Hall of Fame Class of 2011

For 35 years, Daniel D. Pratt has focused his scholarship and professional practices on what teaching and learning mean across variations in personal beliefs, social norms, disciplinary traditions and geographical cultures. He has identified and published widely on various antecedents that give rise to differences in understanding and enacting the social role of teacher and the consequences for the evaluation of teaching in adult and higher education. His scholarly work has moved us well beyond the pedagogy vs. andragogy divide that characterized much of adult education during the 1970s and 1980s. In its place, we have a greater understanding of and respect for the ways in which diversity influences learning, teaching, and the evaluation of teaching in adult and continuing education. 

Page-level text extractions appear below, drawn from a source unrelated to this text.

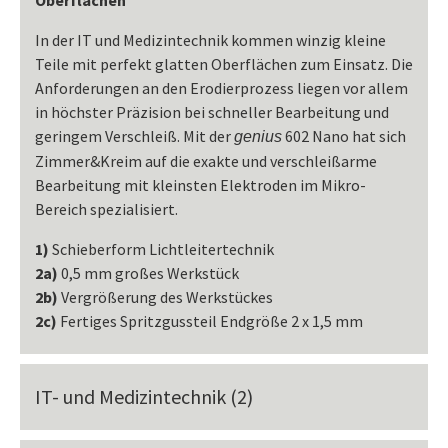
In der IT und Medizintechnik kommen winzig kleine
Teile mit perfekt glatten Oberflächen zum Einsatz. Die
Anforderungen an den Erodierprozess liegen vor allem
in höchster Präzision bei schneller Bearbeitung und
geringem Verschleiß. Mit der
602 Nano hat sich
genius
Zimmer&Kreim auf die exakte und verschleißarme
Bearbeitung mit kleinsten Elektroden im Mikro-
Bereich spezialisiert.
1)
Schieberform Lichtleitertechnik
2a)
0,5 mm großes Werkstück
2b)
Vergrößerung des Werkstückes
2c)
Fertiges Spritzgussteil Endgröße 2 x 1,5 mm
IT- und Medizintechnik (2)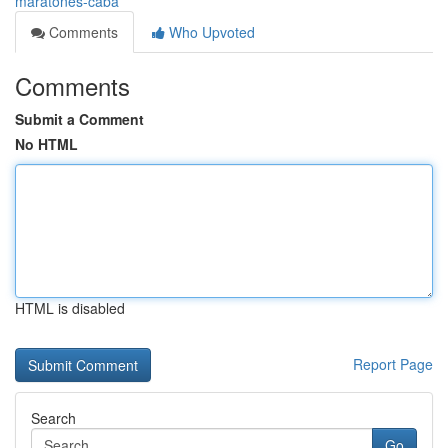
maratones-caba
Comments
Who Upvoted
Comments
Submit a Comment
No HTML
HTML is disabled
Report Page
Search
Go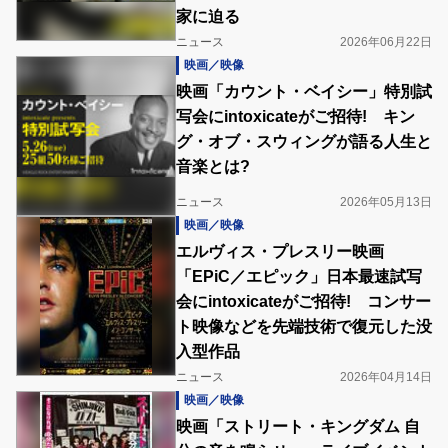
家に迫る
ニュース
2026年06月22日
映画／映像
映画「カウント・ベイシー」特別試
写会にintoxicateがご招待! キン
グ・オブ・スウィングが語る人生と
音楽とは?
ニュース
2026年05月13日
映画／映像
エルヴィス・プレスリー映画
「EPiC／エピック」日本最速試写
会にintoxicateがご招待! コンサー
ト映像などを先端技術で復元した没
入型作品
ニュース
2026年04月14日
映画／映像
映画「ストリート・キングダム 自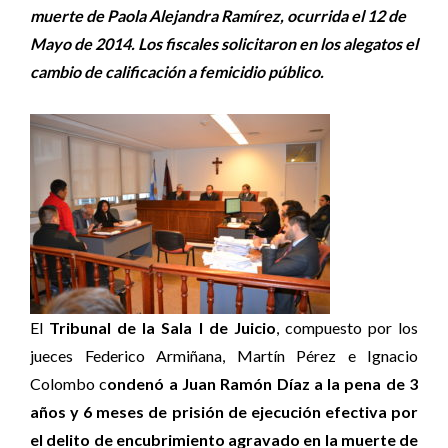
muerte de Paola Alejandra Ramírez, ocurrida el 12 de
Mayo de 2014. Los fiscales solicitaron en los alegatos el
cambio de calificación a femicidio público.
El
Tribunal de la Sala I de Juicio
, compuesto por los
jueces Federico Armiñana, Martín Pérez e Ignacio
Colombo c
ondenó a Juan Ramón Díaz a la pena de 3
años y 6 meses de prisión de ejecución efectiva por
el delito de encubrimiento agravado en la muerte de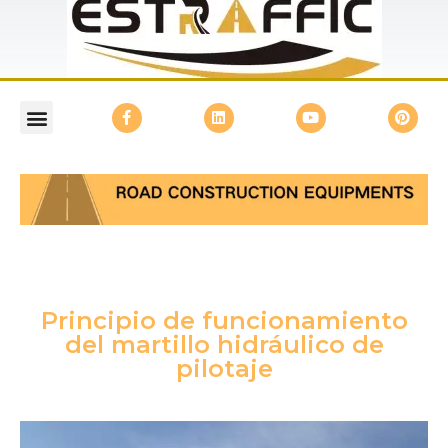
Principio de funcionamiento
del martillo hidráulico de
pilotaje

His published work has impacted the research and instruction at universities worldwide, including adult education departments, teacher training programs, faculty development units, and nursing and medical education programs. Within the professions, most notably medical education, his work has had major impact on faculty development programs to improve teaching. He has been an advisor to medical schools and continuing professional education units around the world as they use his scholarly work to frame the way they train medical students and residents.

Pratt has worked with a number of continuing medical education groups in Canada and abroad. For example, in 2003, he began working with the American Academy of Orthopaedic Surgeons (AAOS) to redesign their orthopaedic educator’s course, the longest running CME course of the AAOS. Pratt made a major change in course content by building the curriculum around eight guiding principles. Those principles continue to serve as the framework for the week-long course.

Pratt’s most notable achievement as a scholar comes in two related forms: first, a set of empirical studies that he and his graduate students at the University of British Columbia conducted over a period of 10 years as they explored two fundamental questions: what does it mean “to teach” and how does the meaning of teaching vary across cultures, disciplines, and contexts of teaching adults? This line of work resulted in the publication of the book Five Perspectives on Teaching in Adult and Higher Education

The second part of this achievement was done in collaboration with his colleague, John Collins. Together and across several years of testing, they transformed the empirical framing of perspectives on teaching into an online, self-scoring instrument: the Teaching Perspectives Inventory (TPI). By 2011, more than 150,000 educators from 105 countries had completed the TPI and used the interpretation guide as a tool for reflecting on their teaching identities. In January 2011, the TPI became available in Chinese, French, Japanese, and Portuguese, as well as Spanish and English.

For his corpus of work, Pratt was awarded the 2008 3M Teaching Fellowship, Canada’s most prestigious award for work related to improving the quality of teaching across Canada and around the world.